Passover: Ashkenazi and Sephardic Foodways

Main Piece:  “In terms of food… um… my mom is Ashkenazi and my dad is Sephardic so I think my home is one of those rare homes that you see foods like rice and beans served, besides brisket…we have both brisket and lamb…which I don’t think anyone does that…’cause we cater to both sides of the family. There’s two dishes in particular that I think I’ve never heard of outside of my family. One of them is called Mina…and it’s a spinach matzoh dish… not entirely sure….but it’s amazing. And then the other one is Singato and that’s like mushrooms and meat and all sorts of good stuff…I don’t know what’s in it….but it’s Sephardic.”

Background: The informant notes that it is particularly interesting that her Ashkenazi mother and Sephardic father jointly contribute to the Passover meal because they are two different global denominations of Judaism. She remembers that when she was younger, her family wouldn’t serve the traditional Sephardic dishes because her older Ashkenazi relatives weren’t as accepting of these dishes as “traditional.” The informant prefers the Sephardic food served at dinner because there are more variations in the dish (vegetables, meat, grains, etc.) The informant’s family hosts over 50 people for dinner each year. She notes that it can be offensive to the hosts when a guest doesn’t eat a dish that is served.

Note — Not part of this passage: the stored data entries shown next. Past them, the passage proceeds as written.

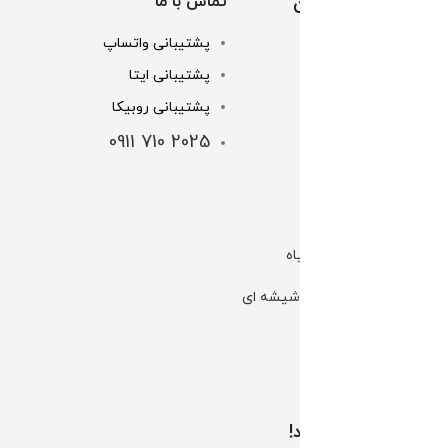
خدمات مشتریان
تماس با ما
پشتیبانی واتساپ
تماس با ما
پشتیبانی ایتا
خرید اقساطی
پشتیبانی روبیکا
شرایط و قوانین
2025 710 0911
شماره کارت ها
لینک های مهم
کانال بله | گل و گیاه
کانال بله | گلخانه شیشه ای
کانال تلگرام الوگل
اینستاگرام الوگل
همراه ما باشید!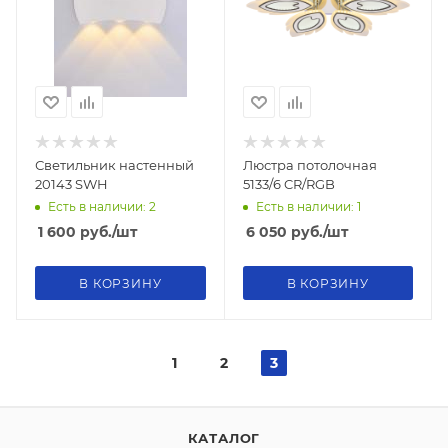
Светильник настенный
Люстра потолочная
20143 SWH
5133/6 CR/RGB
Есть в наличии: 2
Есть в наличии: 1
1 600
руб.
/шт
6 050
руб.
/шт
В КОРЗИНУ
В КОРЗИНУ
1
2
3
КАТАЛОГ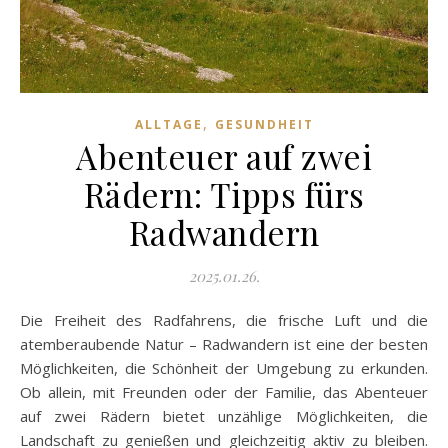
,
ALLTAGE
GESUNDHEIT
Abenteuer auf zwei
Rädern: Tipps fürs
Radwandern
2025.01.26.
Die Freiheit des Radfahrens, die frische Luft und die
atemberaubende Natur – Radwandern ist eine der besten
Möglichkeiten, die Schönheit der Umgebung zu erkunden.
Ob allein, mit Freunden oder der Familie, das Abenteuer
auf zwei Rädern bietet unzählige Möglichkeiten, die
Landschaft zu genießen und gleichzeitig aktiv zu bleiben.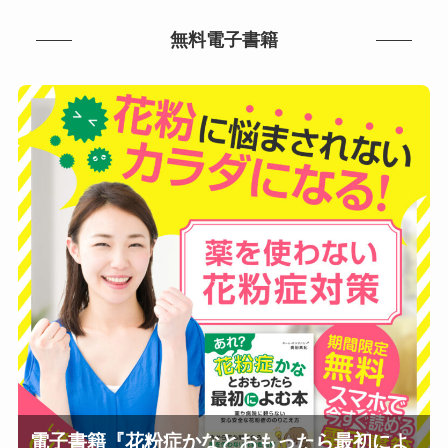
無料電子書籍
電子書籍『花粉症かなとおもったら最初によ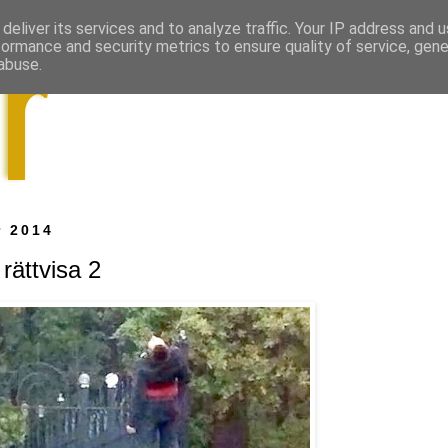
deliver its services and to analyze traffic. Your IP address and 
formance and security metrics to ensure quality of service, gen
abuse.
r 2014
rättvisa 2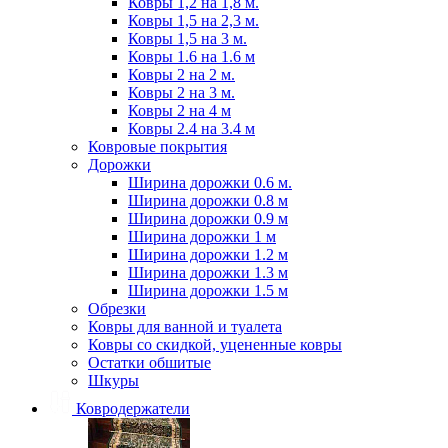
Ковры 1,2 на 1,8 м.
Ковры 1,5 на 2,3 м.
Ковры 1,5 на 3 м.
Ковры 1.6 на 1.6 м
Ковры 2 на 2 м.
Ковры 2 на 3 м.
Ковры 2 на 4 м
Ковры 2.4 на 3.4 м
Ковровые покрытия
Дорожки
Ширина дорожки 0.6 м.
Ширина дорожки 0.8 м
Ширина дорожки 0.9 м
Ширина дорожки 1 м
Ширина дорожки 1.2 м
Ширина дорожки 1.3 м
Ширина дорожки 1.5 м
Обрезки
Ковры для ванной и туалета
Ковры со скидкой, уцененные ковры
Остатки обшитые
Шкуры
Ковродержатели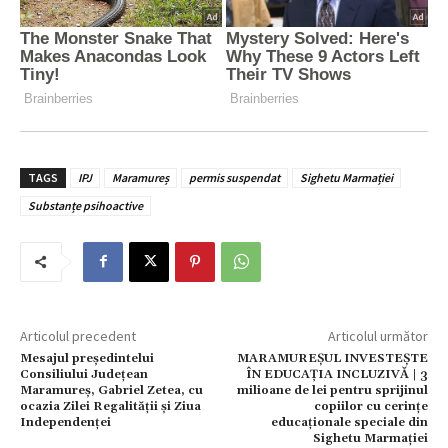
TAGS
IPJ
Maramureș
permis suspendat
Sighetu Marmației
Substanțe psihoactive
Articolul precedent
Articolul următor
Mesajul președintelui
MARAMUREȘUL INVESTEȘTE
Consiliului Județean
ÎN EDUCAȚIA INCLUZIVĂ | 3
Maramureș, Gabriel Zetea, cu
milioane de lei pentru sprijinul
ocazia Zilei Regalității și Ziua
copiilor cu cerințe
Independenței
educaționale speciale din
Sighetu Marmației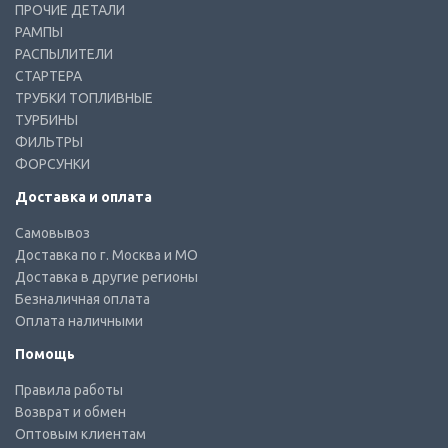
ПРОЧИЕ ДЕТАЛИ
РАМПЫ
РАСПЫЛИТЕЛИ
СТАРТЕРА
ТРУБКИ ТОПЛИВНЫЕ
ТУРБИНЫ
ФИЛЬТРЫ
ФОРСУНКИ
Доставка и оплата
Самовывоз
Доставка по г. Москва и МО
Доставка в другие регионы
Безналичная оплата
Оплата наличными
Помощь
Правила работы
Возврат и обмен
Оптовым клиентам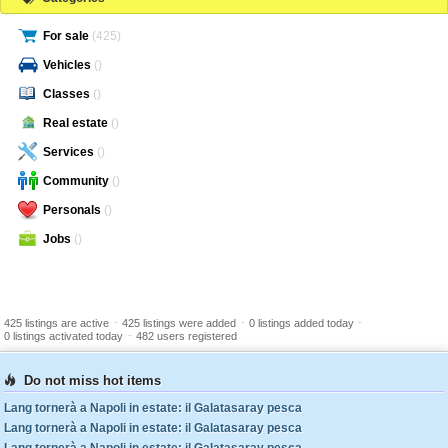
For sale
(425)
Vehicles
()
Classes
()
Real estate
()
Services
()
Community
()
Personals
()
Jobs
()
-
-
-
425 listings are active
425 listings were added
0 listings added today
-
0 listings activated today
482 users registered
Do not miss hot items
Lang tornerà a Napoli in estate: il Galatasaray pesca
Lang tornerà a Napoli in estate: il Galatasaray pesca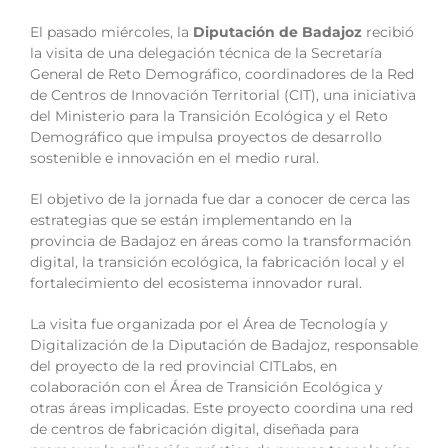
El pasado miércoles, la
Diputación de Badajoz
recibió
la visita de una delegación técnica de la Secretaría
General de Reto Demográfico, coordinadores de la Red
de Centros de Innovación Territorial (CIT), una iniciativa
del Ministerio para la Transición Ecológica y el Reto
Demográfico que impulsa proyectos de desarrollo
sostenible e innovación en el medio rural.
El objetivo de la jornada fue dar a conocer de cerca las
estrategias que se están implementando en la
provincia de Badajoz en áreas como la transformación
digital, la transición ecológica, la fabricación local y el
fortalecimiento del ecosistema innovador rural.
La visita fue organizada por el Área de Tecnología y
Digitalización de la Diputación de Badajoz, responsable
del proyecto de la red provincial CITLabs, en
colaboración con el Área de Transición Ecológica y
otras áreas implicadas. Este proyecto coordina una red
de centros de fabricación digital, diseñada para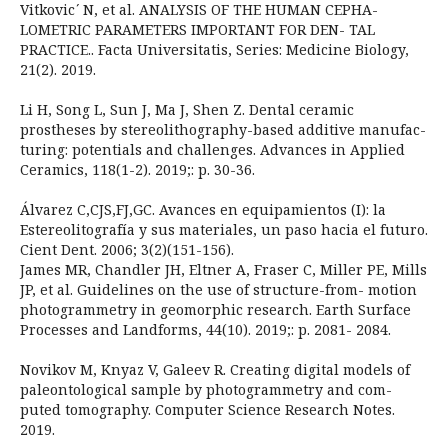
Vitkovic ́ N, et al. ANALYSIS OF THE HUMAN CEPHA-
LOMETRIC PARAMETERS IMPORTANT FOR DEN- TAL
PRACTICE.. Facta Universitatis, Series: Medicine Biology,
21(2). 2019.
Li H, Song L, Sun J, Ma J, Shen Z. Dental ceramic
prostheses by stereolithography-based additive manufac-
turing: potentials and challenges. Advances in Applied
Ceramics, 118(1-2). 2019;: p. 30-36.
Álvarez C,CJS,FJ,GC. Avances en equipamientos (I): la
Estereolitografía y sus materiales, un paso hacia el futuro.
Cient Dent. 2006; 3(2)(151-156).
James MR, Chandler JH, Eltner A, Fraser C, Miller PE, Mills
JP, et al. Guidelines on the use of structure-from- motion
photogrammetry in geomorphic research. Earth Surface
Processes and Landforms, 44(10). 2019;: p. 2081- 2084.
Novikov M, Knyaz V, Galeev R. Creating digital models of
paleontological sample by photogrammetry and com-
puted tomography. Computer Science Research Notes.
2019.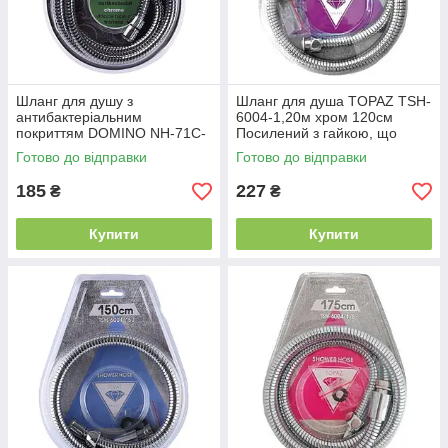
Шланг для душу з
Шланг для душа TOPAZ TSH-
антибактеріальним
6004-1,20м хром 120см
покриттям DOMINO NH-71C-
Посилений з гайкою, що
150-200cm Розтяжний
обертається, Blister
Готово до відправки
Готово до відправки
185
227
₴
₴
Купити
Купити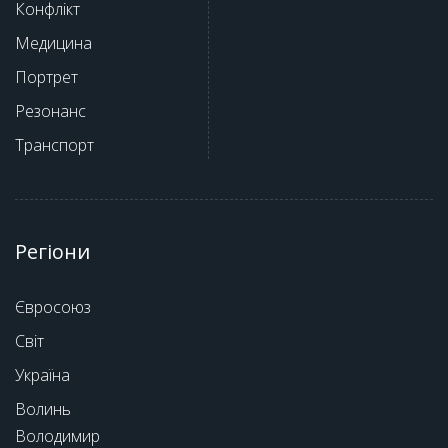
Конфлікт
Медицина
Портрет
Резонанс
Транспорт
Регіони
Євросоюз
Світ
Україна
Волинь
Володимир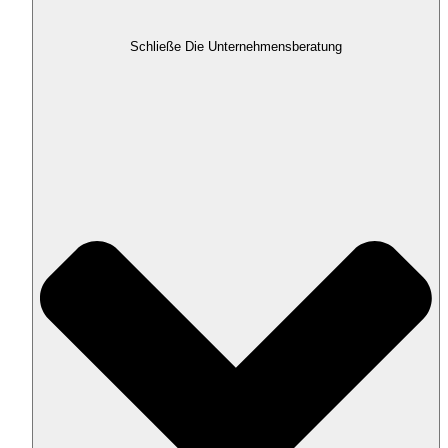
Schließe Die Unternehmensberatung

Performance Context: I sat at my desk while the informant sat across from me in a chair.

My Thoughts: The unification of two branches of Judaism, Sephardic and Ashkenazi, is noteworthy because these affiliations are infamous for not collaborating on religious methods concerning diet, prayer, ritual, and more. Ashkenazi Jews are a European denomination especially prevalent in Poland, Russia, France, while Sephardic Jews have majority of their communities in Spain, Portugal, and Turkey. Folk foodways are an interesting way to unify multiple globalized traditions. The informant noted that her older relatives were not so welcoming of this collaboration because it wasn’t as “traditional.” A widely accepted sentiment, “non-traditonal” is usually understood as imposing on an individual’s personal tradition. Of course a tradition is unique to the individual, so Sephardic foodways and Ashkenazi foodways are each traditional, but bringing together both foodways at one time became a new tradition which required adjustment.